Why? The Soyuz is the most reliable vehicle in the history of spaceflight.
DiverseByDesign
5 / 5 (2) Jul 28, 2011
This is really great news! For NASA to show faith in a commercial space program within the states is great. They needed to do something like this to show that they still have confidence in the fact that the private industry can pick up where NASA left off!
Temple
not rated yet Jul 28, 2011
Congradulations to spaceX. I remember the falcon 1 rocket that failed on its first three tries. I never thought that SpaceX would make it so far. Apparently they have a great business/management/developement/engineering culture because they have launched success after success since then - They have really turned around their company.


I don't see that as a turn-around. I see that as SOP for spaceflight innovation.

Without exception so far, building a process to launch payloads into space requires that you blow up a number of rockets in the early stages.

Failed tests are not failures.
Sanescience
5 / 5 (4) Jul 28, 2011
Congradulations to spaceX. I remember the falcon 1 rocket that failed on its first three tries. I never thought that SpaceX would make it so far.

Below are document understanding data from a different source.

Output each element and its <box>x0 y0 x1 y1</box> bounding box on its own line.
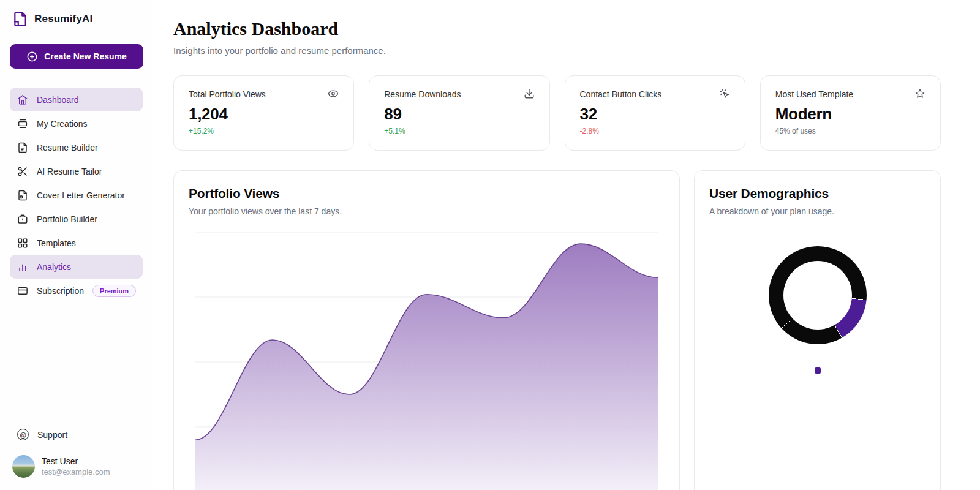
portfolio-views-area-chart[interactable] <box>195 231 658 490</box>
create-new-resume-button[interactable]: Create New Resume <box>10 44 143 69</box>
sidebar-spacer <box>10 303 143 424</box>
premium-badge: Premium <box>92 285 136 297</box>
grid-icon <box>17 238 28 249</box>
stat-value: Modern <box>775 105 925 124</box>
stat-value: 1,204 <box>189 105 339 124</box>
scissors-icon <box>17 166 28 177</box>
user-demographics-card: User Demographics A breakdown of your pl… <box>694 170 941 490</box>
portfolio-views-subtitle: Your portfolio views over the last 7 day… <box>189 205 665 217</box>
sidebar-item-label: Subscription <box>37 286 84 296</box>
user-name: Test User <box>42 456 110 466</box>
stat-card-resume-downloads: Resume Downloads 89 +5.1% <box>369 75 549 151</box>
user-info: Test User test@example.com <box>42 456 110 477</box>
sidebar-item-label: Cover Letter Generator <box>37 190 125 200</box>
stat-title: Most Used Template <box>775 89 853 99</box>
user-demographics-subtitle: A breakdown of your plan usage. <box>709 205 925 217</box>
stat-value: 32 <box>580 105 730 124</box>
stat-title: Resume Downloads <box>384 89 461 99</box>
credit-card-icon <box>17 285 28 296</box>
page-title: Analytics Dashboard <box>173 18 941 39</box>
support-at-icon: @ <box>17 429 29 440</box>
stat-value: 89 <box>384 105 534 124</box>
file-badge-icon <box>17 190 28 201</box>
app-root: ResumifyAI Create New Resume Dashboard M… <box>0 0 980 490</box>
demographics-donut-chart[interactable] <box>769 246 867 344</box>
stat-title: Total Portfolio Views <box>189 89 266 99</box>
sidebar-item-label: Dashboard <box>37 95 79 105</box>
sidebar-item-label: My Creations <box>37 119 87 129</box>
app-logo[interactable]: ResumifyAI <box>10 10 143 28</box>
app-name: ResumifyAI <box>34 13 93 25</box>
sidebar-item-label: Portfolio Builder <box>37 214 97 224</box>
stat-card-most-used-template: Most Used Template Modern 45% of uses <box>760 75 941 151</box>
home-icon <box>17 94 28 105</box>
stat-delta: +5.1% <box>384 127 534 135</box>
sidebar-item-label: Templates <box>37 238 76 248</box>
user-demographics-title: User Demographics <box>709 186 925 202</box>
sidebar-item-cover-letter-generator[interactable]: Cover Letter Generator <box>10 183 143 207</box>
portfolio-views-card: Portfolio Views Your portfolio views ove… <box>173 170 680 490</box>
sidebar-item-label: Analytics <box>37 262 71 272</box>
page-subtitle: Insights into your portfolio and resume … <box>173 45 941 56</box>
legend-marker <box>815 368 821 374</box>
sidebar-item-support[interactable]: @ Support <box>10 424 143 445</box>
file-text-icon <box>17 142 28 153</box>
briefcase-icon <box>17 214 28 225</box>
stat-title: Contact Button Clicks <box>580 89 662 99</box>
sidebar-item-dashboard[interactable]: Dashboard <box>10 88 143 111</box>
donut-chart-area <box>709 217 925 374</box>
sidebar: ResumifyAI Create New Resume Dashboard M… <box>0 0 153 490</box>
avatar <box>12 455 35 478</box>
sidebar-nav: Dashboard My Creations Resume Builder AI… <box>10 88 143 303</box>
stat-delta: +15.2% <box>189 127 339 135</box>
star-icon <box>914 88 925 99</box>
stat-delta: -2.8% <box>580 127 730 135</box>
stack-icon <box>17 118 28 129</box>
sidebar-item-resume-builder[interactable]: Resume Builder <box>10 135 143 159</box>
sidebar-item-label: AI Resume Tailor <box>37 167 102 176</box>
sidebar-item-label: Resume Builder <box>37 143 98 153</box>
stat-card-contact-button-clicks: Contact Button Clicks 32 -2.8% <box>565 75 745 151</box>
eye-icon <box>328 88 339 99</box>
circle-plus-icon <box>26 51 38 62</box>
sidebar-item-ai-resume-tailor[interactable]: AI Resume Tailor <box>10 159 143 183</box>
stat-delta: 45% of uses <box>775 127 925 135</box>
charts-row: Portfolio Views Your portfolio views ove… <box>173 170 941 488</box>
download-icon <box>524 88 535 99</box>
sidebar-item-my-creations[interactable]: My Creations <box>10 111 143 135</box>
sidebar-item-subscription[interactable]: Subscription Premium <box>10 279 143 303</box>
bar-chart-icon <box>17 262 28 273</box>
portfolio-views-title: Portfolio Views <box>189 186 665 202</box>
user-email: test@example.com <box>42 467 110 477</box>
donut-hole <box>783 261 852 330</box>
mouse-pointer-click-icon <box>719 88 730 99</box>
resume-file-logo-icon <box>12 11 28 27</box>
stat-card-total-portfolio-views: Total Portfolio Views 1,204 +15.2% <box>173 75 354 151</box>
stats-row: Total Portfolio Views 1,204 +15.2% Resum… <box>173 75 941 151</box>
area-fill <box>195 244 658 490</box>
area-chart-svg <box>195 231 658 490</box>
user-profile[interactable]: Test User test@example.com <box>10 455 143 478</box>
sidebar-item-analytics[interactable]: Analytics <box>10 255 143 279</box>
support-label: Support <box>37 430 67 440</box>
main-content: Analytics Dashboard Insights into your p… <box>153 0 980 490</box>
sidebar-item-portfolio-builder[interactable]: Portfolio Builder <box>10 207 143 231</box>
sidebar-item-templates[interactable]: Templates <box>10 231 143 255</box>
create-button-label: Create New Resume <box>44 51 127 61</box>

Apparently they have a great business/management/developement/engineering culture because they have launched success after success since then - They have really turned around their company.

I'm guessing you don't follow such things. SpaceX was building prototypes. And in terms of past programs, SpaceX has far exceeded their rate of progress, and was never in a position that needed "turning around".
Osiris1
3.7 / 5 (3) Jul 28, 2011
Notice as soon as the shuttle program shut down, Russia raised its prices for Soyuz rides. This is their right! They SHOULD do this to remind us how hugely foolish we are!.....and stooooopid!
LKD
not rated yet Jul 28, 2011
Notice as soon as the shuttle program shut down, Russia raised its prices for Soyuz rides.


How much is it now? Did it go up from the 55ish?
http://www.foxnew...soaring/
Buyck
not rated yet Jul 31, 2011
Good for the commercial space industry !!! Hopefully the developments lead to lower prices and competition between firms and also faster technical evolutions!